On the other hand, the unhappy ones are those who instead rely first and foremost on themselves.  They depend more on their own wisdom and strength than on God’s law and grace.  To their misfortune, their choosing to turn down God’s offer of help makes them vulnerable to becoming undone by the hard knocks of life, which will cause them to become “like chaff that the wind drives away” – like the straw-like husks of winnowed grain tossed into the air so that wind gusts blow away the flimsy casings around the treasured kernels.

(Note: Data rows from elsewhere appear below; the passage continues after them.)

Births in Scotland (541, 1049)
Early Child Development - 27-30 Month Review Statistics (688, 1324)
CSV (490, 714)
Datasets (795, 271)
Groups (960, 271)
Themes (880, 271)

Wicked lives then are lost lives.  By following the way that will “perish” in the end, the wicked end up becoming less than they might easily have become and thus they “will not stand in the judgment”.  Because they decided to make their way powered by their own legs, they don’t have a leg to stand on in the judgment.

The happy, righteous ones are not happier or more righteous by virtue of being better people than anyone else.  They are just folks who avail of help from beyond themselves, rely on the Lord to “watch over” their way, and thereby become better people than they used to be, while continuing down the way that makes them still better.  They have true life because they choose to look to God for the wisdom to make the right choice at each fork in the road and for the strength to keep to the path by means of the thousand little follow-up choices that fulfill their big choice to heed God’s law.

We are as close to the Lord, and as empowered by the Lord, as we choose to be.  Let us remember the choice that we must often make and that we alone can!